Renewable energy sources met more than 23% of the UK’s electricity needs in the latest quarter, according to the latest official figures.

The Department of Energy & Climate Change (DECC) said that renewables generated 23.5% of Britain’s electricity output during the July to September quarter. During the same period, coal’s output slumped from 21% to 17% while gas fell from 38% to 35%.

Renewables’ share of the energy mix climbed by six percentage points compared with the previous year.

New statistics from National Grid also showed that 2015 was a record year for wind energy generation, with onshore and offshore wind farms generating 11% of the UK’s electricity last year – up from 9.5% in 2014.
 
Wind provided enough electricity to meet the annual needs of more than 8.25 million homes – more than 30% of UK households - up from 6.7 million homes last year.

‘More installations means cheaper energy’

Maf Smith, Deputy Chief Executive at trade body RenewableUK, said: “These figures show that the wind industry is continually upping its contribution of clean electricity to British homes, offices and factories.

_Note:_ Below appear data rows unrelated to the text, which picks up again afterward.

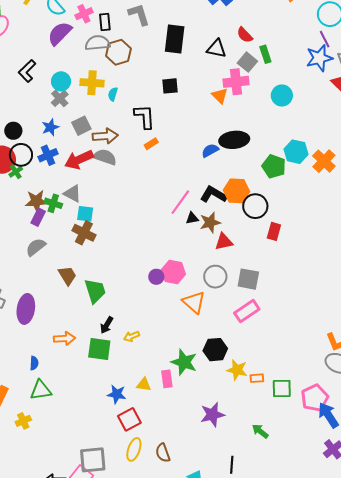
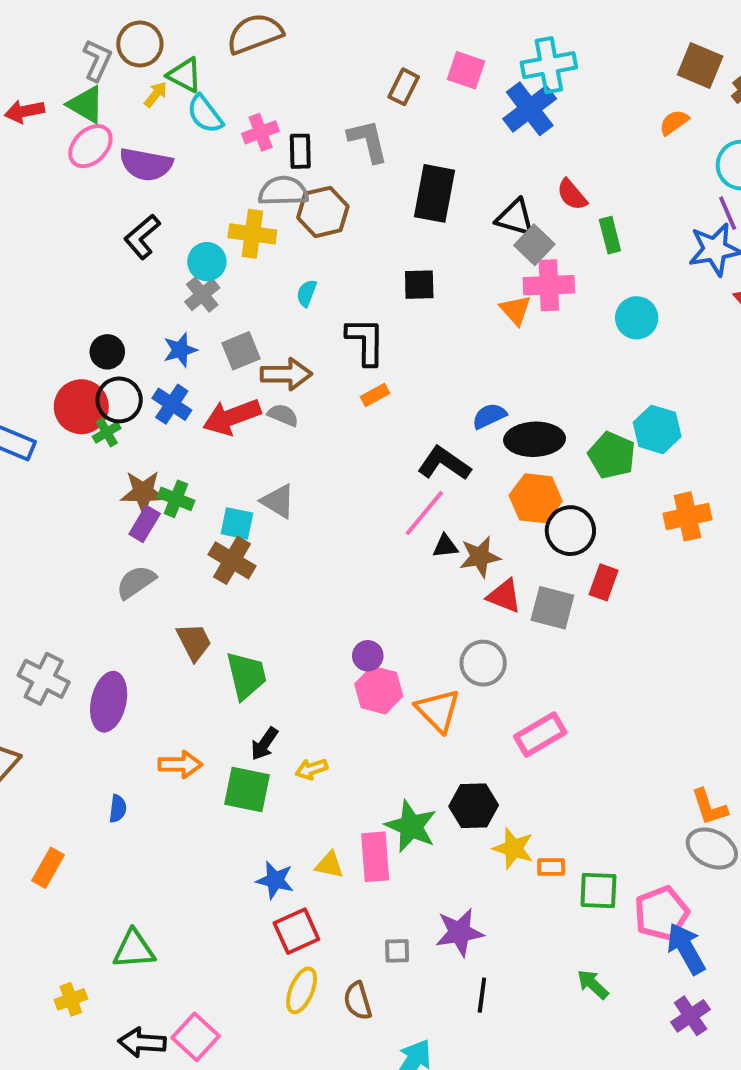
purple semicircle: (60, 33) -> (146, 164), moved, turned -128
gray square: (247, 62) -> (534, 245), moved
yellow cross: (92, 83) -> (252, 234), moved
black ellipse: (234, 140) -> (535, 439), moved
blue cross: (48, 155) -> (172, 404), turned -36
gray semicircle: (105, 157) -> (283, 415), size x0.7
orange cross: (324, 161) -> (687, 516), moved, turned 30
gray triangle: (72, 194) -> (278, 501), moved
black L-shape: (213, 195) -> (444, 463), moved
red triangle: (224, 242) -> (504, 596), turned 30
pink hexagon: (173, 272) -> (379, 690), moved
gray square: (248, 279) -> (552, 608), moved
pink rectangle: (167, 379) -> (375, 857), size x1.4
green triangle: (41, 390) -> (134, 949), moved
yellow cross: (23, 421) -> (71, 999), moved
green arrow: (260, 431) -> (593, 984), moved
gray square: (93, 460) -> (397, 951), moved, size x0.5
black line: (232, 465) -> (482, 995), moved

“Wind energy is a success story which the 35,000 people who this work in this industry in the UK are proud to be a part of.
“The more we install, the cheaper the clean electricity we generate becomes.”

Renewables now main source of power in Scotland

Data from DECC also showed that renewables are now Scotland’s main source of power, generating a record 49.7% of electricity output during 2014.

But Joss Blamire, Senior Policy Manager at trade body Scottish Renewables, warned: “While we are now almost half way to our 2020 goal of producing the equivalent of 100% of our electricity from renewables, the second half of the target is going to be much harder to achieve than the first.

“To see further progress, both the UK and Scottish Governments must now put renewables at the heart of their energy policy in terms of cutting carbon emissions, reducing bills for consumers and increasing our energy security.”